Records drawn from a dataset:
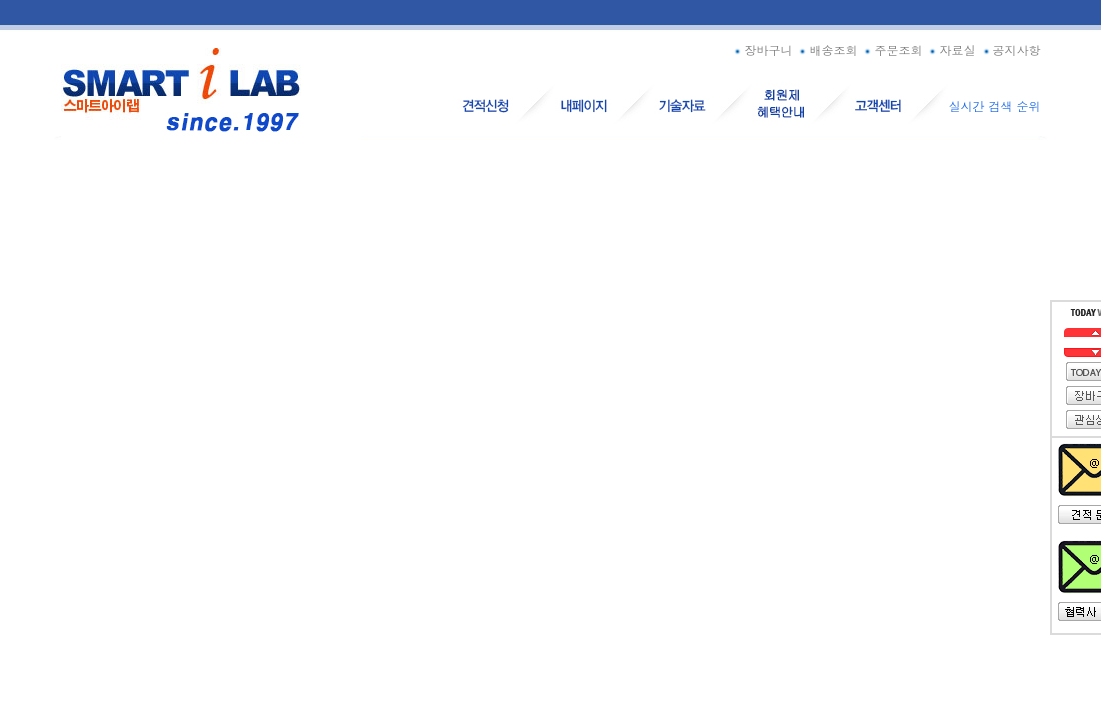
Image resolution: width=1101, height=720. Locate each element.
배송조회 (826, 49)
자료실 (950, 49)
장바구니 (761, 49)
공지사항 (1010, 49)
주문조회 (891, 49)
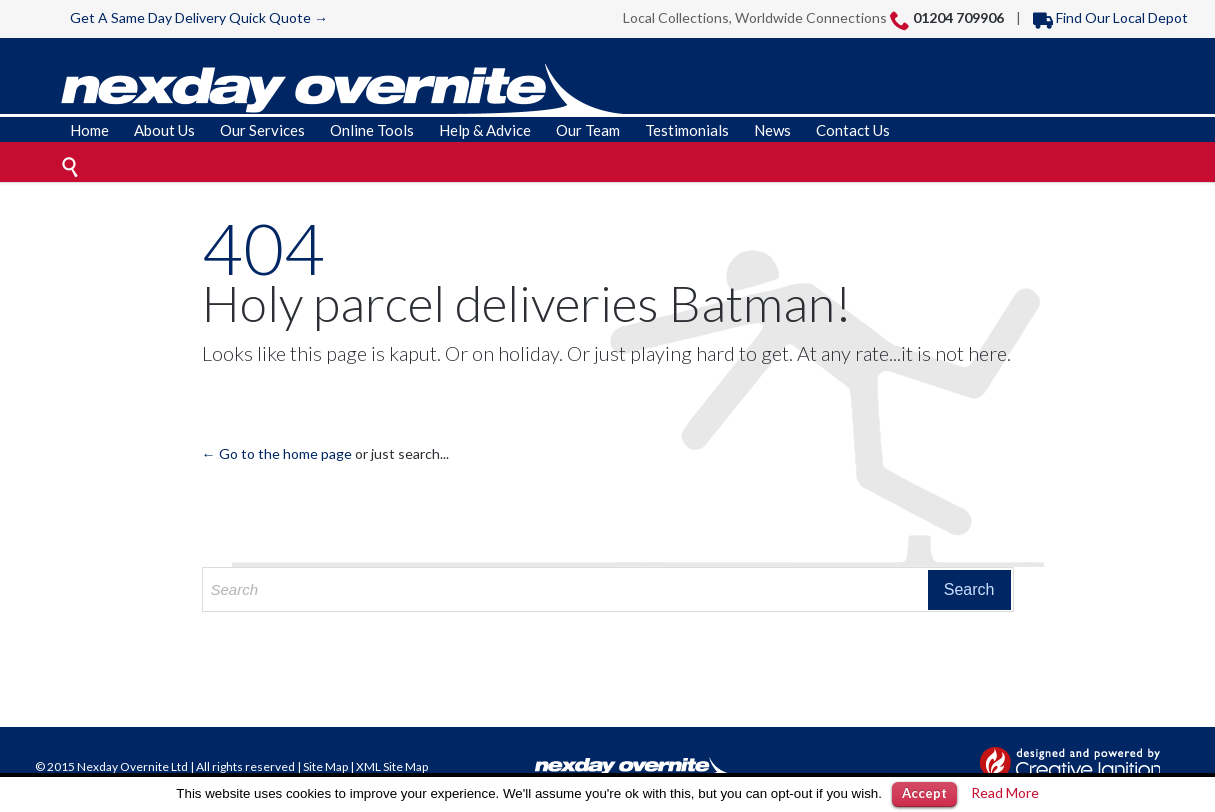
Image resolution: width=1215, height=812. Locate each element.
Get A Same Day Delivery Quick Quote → (199, 17)
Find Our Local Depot (1110, 17)
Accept (924, 793)
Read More (1005, 792)
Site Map (325, 766)
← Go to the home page (277, 453)
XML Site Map (392, 766)
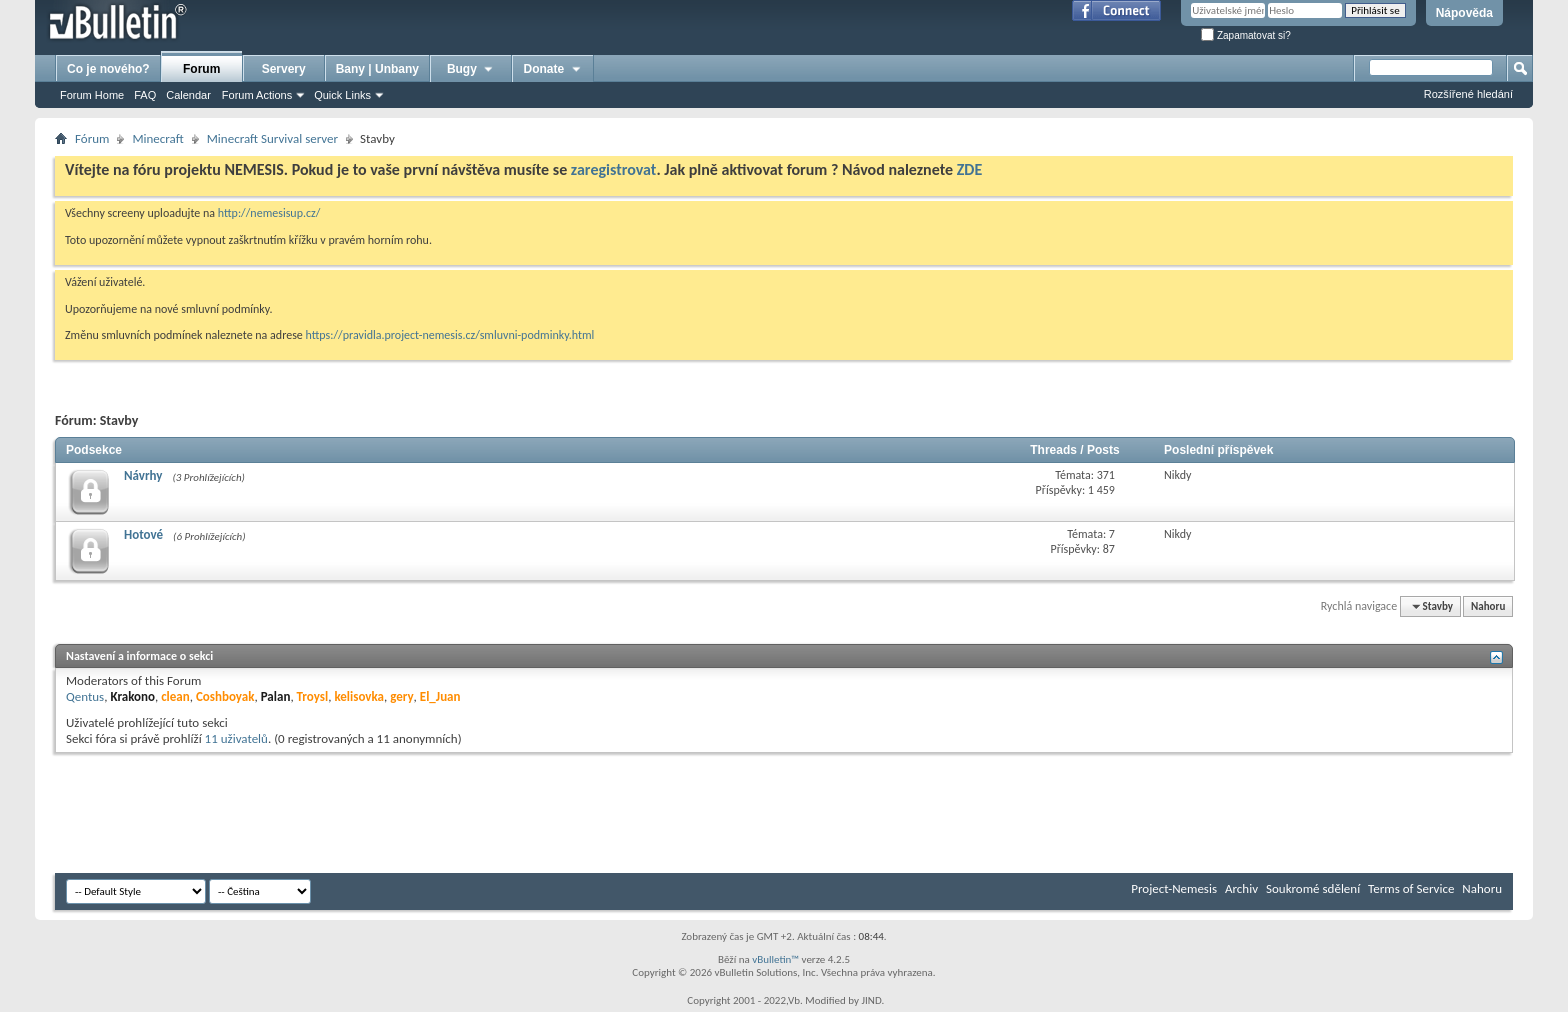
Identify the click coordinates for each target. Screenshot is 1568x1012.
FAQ (145, 95)
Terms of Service (1411, 888)
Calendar (188, 95)
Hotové (143, 534)
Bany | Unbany (377, 69)
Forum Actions (257, 95)
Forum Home (92, 95)
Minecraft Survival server (272, 138)
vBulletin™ (775, 959)
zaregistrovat (614, 169)
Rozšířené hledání (1468, 94)
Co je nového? (108, 69)
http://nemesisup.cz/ (269, 213)
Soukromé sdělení (1313, 888)
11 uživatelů (236, 738)
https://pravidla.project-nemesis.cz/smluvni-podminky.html (450, 335)
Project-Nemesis (1174, 888)
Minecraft (157, 138)
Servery (284, 69)
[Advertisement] (419, 813)
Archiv (1241, 888)
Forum (201, 69)
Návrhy (143, 475)
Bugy (471, 69)
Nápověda (1464, 13)
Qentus (85, 696)
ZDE (970, 169)
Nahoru (1488, 606)
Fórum (92, 138)
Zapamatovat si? (1246, 35)
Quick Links (342, 95)
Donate (553, 69)
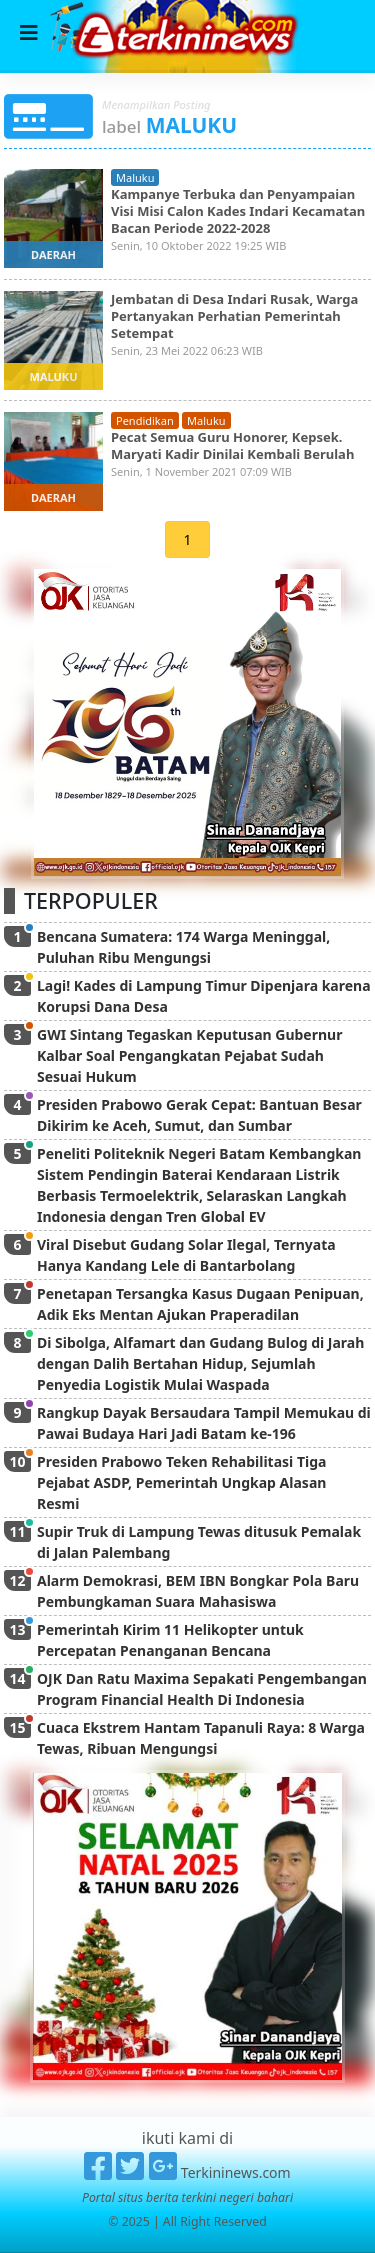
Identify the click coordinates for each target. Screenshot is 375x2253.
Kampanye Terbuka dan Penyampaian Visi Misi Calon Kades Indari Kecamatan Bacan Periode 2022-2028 (238, 211)
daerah (53, 254)
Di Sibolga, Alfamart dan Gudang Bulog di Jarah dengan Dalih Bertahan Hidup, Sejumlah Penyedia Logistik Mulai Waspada (200, 1363)
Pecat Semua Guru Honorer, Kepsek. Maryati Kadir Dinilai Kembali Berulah (232, 445)
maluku (135, 177)
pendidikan (145, 420)
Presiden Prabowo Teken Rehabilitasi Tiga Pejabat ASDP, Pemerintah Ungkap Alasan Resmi (181, 1482)
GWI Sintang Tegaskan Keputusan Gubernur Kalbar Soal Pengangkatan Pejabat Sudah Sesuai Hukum (189, 1055)
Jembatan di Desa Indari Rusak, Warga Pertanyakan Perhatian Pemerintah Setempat (234, 316)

## Exercise aim
Starting with the line that has "장바구니 (761, 49)" and ending with the line that has "Fórum (92, 138)", repeat the lines above exactly, omitting every picture.

## Exercise solution
장바구니 (761, 49)
공지사항 (1010, 49)
주문조회 (891, 49)
Image resolution: width=1215, height=812. Locate each element.
Get A Same Day Delivery Quick Quote → (199, 17)
Find Our Local Depot (1110, 17)
Accept (924, 793)
Read More (1005, 792)
Site Map (325, 766)
← Go to the home page (277, 453)
XML Site Map (392, 766)
Identify the click coordinates for each target. Screenshot is 1568x1012.
FAQ (145, 95)
Terms of Service (1411, 888)
Calendar (188, 95)
Hotové (143, 534)
Bany | Unbany (377, 69)
Forum Actions (257, 95)
Forum Home (92, 95)
Minecraft Survival server (272, 138)
vBulletin™ (775, 959)
zaregistrovat (614, 169)
Rozšířené hledání (1468, 94)
Co je nového? (108, 69)
http://nemesisup.cz/ (269, 213)
Soukromé sdělení (1313, 888)
11 uživatelů (236, 738)
https://pravidla.project-nemesis.cz/smluvni-podminky.html (450, 335)
Project-Nemesis (1174, 888)
Minecraft (157, 138)
Servery (284, 69)
[Advertisement] (419, 813)
Archiv (1241, 888)
Forum (201, 69)
Návrhy (143, 475)
Bugy (471, 69)
Nápověda (1464, 13)
Qentus (85, 696)
ZDE (970, 169)
Nahoru (1488, 606)
Fórum (92, 138)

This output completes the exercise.